Infatti, è oggetto di orientamento consolidato che, se il requisito reddituale è sempre necessario e la sua misura, ai fini del rilascio del permesso di soggiorno per lavoro subordinato, è quella stabilita dall’art. 29, comma 3, lettera b), ormai anche richiamato dall’art. 22, comma 11, del d.lgs. 286/1998 (cfr. Cons. Stato, III, n. 3342/2014 e n. 4652/2014), tuttavia, fini del rinnovo del permesso di soggiorno, dalle disposizioni del d.lgs. 286/1998 complessivamente considerate, non si evince che sia necessaria la dimostrazione del possesso, in modo assoluto ed ininterrotto, di quel livello di reddito; al contrario, l’Amministrazione deve comunque tener conto di comprovati fatti sopravvenuti prima del provvedimento (in primis: un rapporto di lavoro che faccia presumere una prospettiva di continuità per il futuro), che superino situazioni di carenza di reddito riscontrate durante il pregresso periodo di validità del precedente permesso di soggiorno (cfr., Cons. Stato, III, n. 6069/2014, n. 3674/2014 e n. 3596/2014).

12. La documentazione presentata dall’appellante mostra un reddito sufficiente per il proprio sostentamento, e poco al di sotto della soglia (pari al doppio dell’assegno sociale annuo) che, in applicazione dell’art. 29, cit., egli dovrebbe raggiungere in ragione della presenza nel nucleo familiare dei due figli minori.

Ma, come esposto, in caso di rinnovo è necessario che il raggiungimento della soglia venga valutato con elasticità, anche alla luce delle possibilità di incremento del reddito. E l’appellante ha depositato una dichiarazione di disponibilità del datore di lavoro a trasformare il rapporto di lavoro in rapporto a tempo pieno, e si può ragionevolmente supporre che ciò permetterebbe il superamento della soglia.

13. Si potrebbe obiettare che anche la moglie dell’appellante debba essere considerata, e che quindi la soglia di riferimento sia più alta.

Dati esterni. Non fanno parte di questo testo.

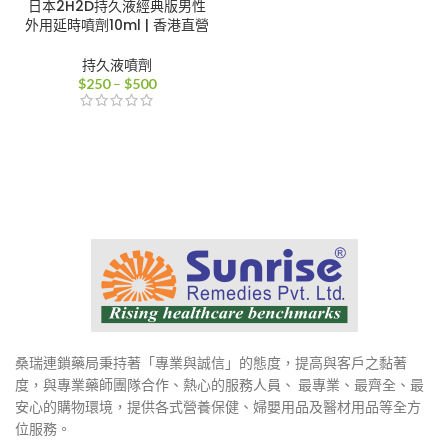
日本2H2D持久液經典版男性
外用延時噴劑10ml | 香港直營
持久液噴劑
價
$
250
–
$
500
格
範
圍：
$250
到
$500
桑瑞連鎖藥局秉持著「專業與誠信」的態度，提高與客戶之黏著
度，與專業藥師團隊合作、熱心的服務人員、 最專業、最齊全、最
安心的購物環境，提供各式營養保健、婦嬰用品及醫材用品等全方
位服務。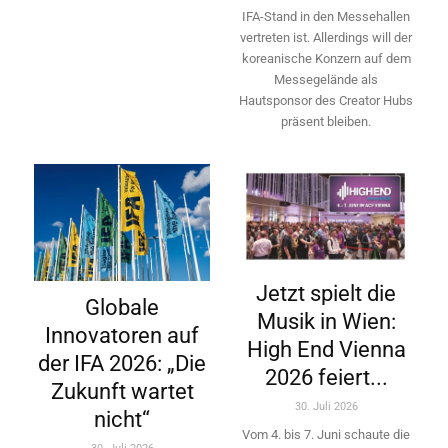
IFA-Stand in den Messehallen
vertreten ist. Allerdings will ­der
koreanische Konzern auf dem
Messegelände als
Hautsponsor des Creator Hubs
präsent bleiben.
Jetzt spielt die
Globale
Musik in Wien:
Innovatoren auf
High End Vienna
der IFA 2026: „Die
2026 feiert...
Zukunft wartet
30. Juli 2026
nicht“
Vom 4. bis 7. Juni schaute die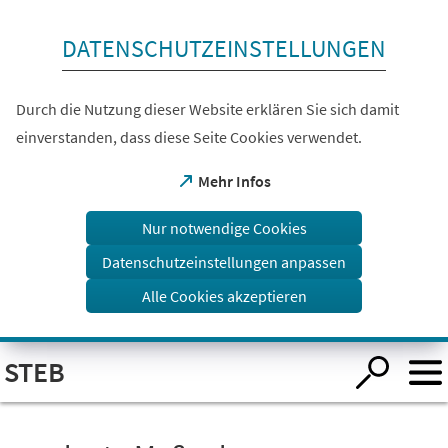
Inhalt anspringen
DATENSCHUTZEINSTELLUNGEN
Durch die Nutzung dieser Website erklären Sie sich damit
einverstanden, dass diese Seite Cookies verwendet.
(Öffnet
Mehr Infos
in
einem
Nur notwendige Cookies
neuen
Tab)
Datenschutzeinstellungen anpassen
Alle Cookies akzeptieren
Visuelle
STEB
Assistenzsoftware
öffnen.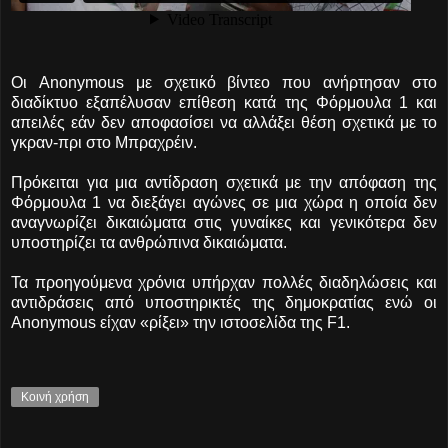
Οι Anonymous με σχετικό βίντεο που ανήρτησαν στο
διαδίκτυο εξαπέλυσαν επίθεση κατά της Φόρμουλα 1 και
απειλές εάν δεν αποφασίσει να αλλάξει θέση σχετικά με το
γκραν-πρι στο Μπραχρέιν.
Πρόκειται για μια αντίδραση σχετικά με την απόφαση της
Φόρμουλα 1 να διεξάγει αγώνες σε μια χώρα η οποία δεν
αναγνωρίζει δικαιώματα στις γυναίκες και γενικότερα δεν
υποστηρίζει τα ανθρώπινα δικαιώματα.
Τα προηγούμενα χρόνια υπήρχαν πολλές διαδηλώσεις και
αντιδράσεις από υποστηρικτές της δημοκρατίας ενώ οι
Anonymous είχαν «ρίξει» την ιστοσελίδα της F1.
Κοινή χρήση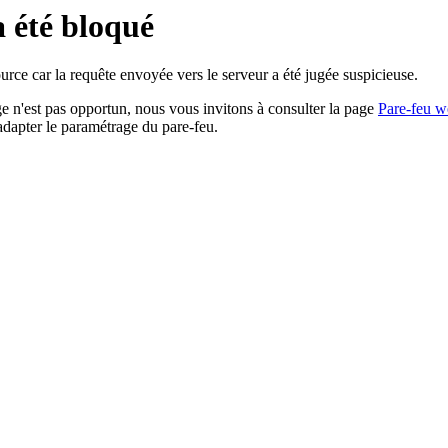
a été bloqué
rce car la requête envoyée vers le serveur a été jugée suspicieuse.
age n'est pas opportun, nous vous invitons à consulter la page
Pare-feu w
adapter le paramétrage du pare-feu.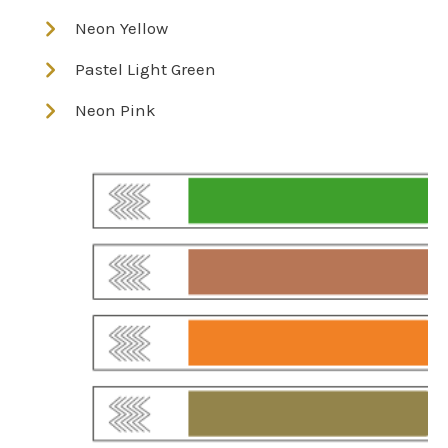
Neon Yellow
Pastel Light Green
Neon Pink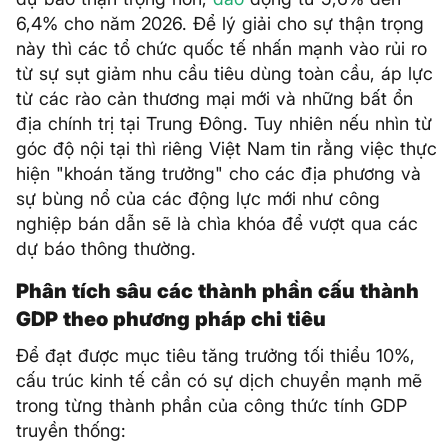
6,4% cho năm 2026. Để lý giải cho sự thận trọng
này thì các tổ chức quốc tế nhấn mạnh vào rủi ro
từ sự sụt giảm nhu cầu tiêu dùng toàn cầu, áp lực
từ các rào cản thương mại mới và những bất ổn
địa chính trị tại Trung Đông. Tuy nhiên nếu nhìn từ
góc độ nội tại thì riêng Việt Nam tin rằng việc thực
hiện "khoán tăng trưởng" cho các địa phương và
sự bùng nổ của các động lực mới như công
nghiệp bán dẫn sẽ là chìa khóa để vượt qua các
dự báo thông thường.
Phân tích sâu các thành phần cấu thành
GDP theo phương pháp chi tiêu
Để đạt được mục tiêu tăng trưởng tối thiểu 10%,
cấu trúc kinh tế cần có sự dịch chuyển mạnh mẽ
trong từng thành phần của công thức tính GDP
truyền thống:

Tuttavia, così come l’appellante, anche la Questura, nel diniego, mostra di non considerare la posizione della moglie, in quanto irregolare.

E nulla impedisce di ipotizzare che lo straniero, nell’impossibilità di mantenere tutta la famiglia in Italia, abbia scelto di far rimanere i due figli piccoli, rinviando a migliori opportunità future il rientro della moglie; oppure, che la coppia sia separata, ed abbia deciso di affidare i figli al marito. In ogni caso, tali profili avrebbero dovuto essere oggetto di approfondimento da parte della Questura, attraverso il confronto procedimentale attivato dall’istanza di rinnovo.

14. In conclusione, l’appello è fondato e deve essere accolto.

15. Considerata la natura della controversia, si ravvisano giustificati motivi per disporre l’integrale compensazione delle spese di giudizio.

P.Q.M.

Il Consiglio di Stato in sede giurisdizionale (Sezione Terza), definitivamente pronunciando sull’appello, come in epigrafe proposto, lo accoglie e, per l’effetto, in riforma della sentenza appellata, accoglie il ricorso proposto in primo grado ed annulla il provvedimento con esso impugnato.

Spese compensate.

Ordina che la presente sentenza sia eseguita dall’autorità amministrativa.

Così deciso in Roma nella camera di consiglio del giorno 16 aprile 2015 con l’intervento dei magistrati:

Gianpiero Paolo Cirillo – Presidente

Vittorio Stelo – Consigliere

Massimiliano Noccelli – Consigliere

Alessandro Palanza – Consigliere

Pierfrancesco Ungari – Consigliere, Estensore

Depositata in Segreteria il 29 maggio 2015.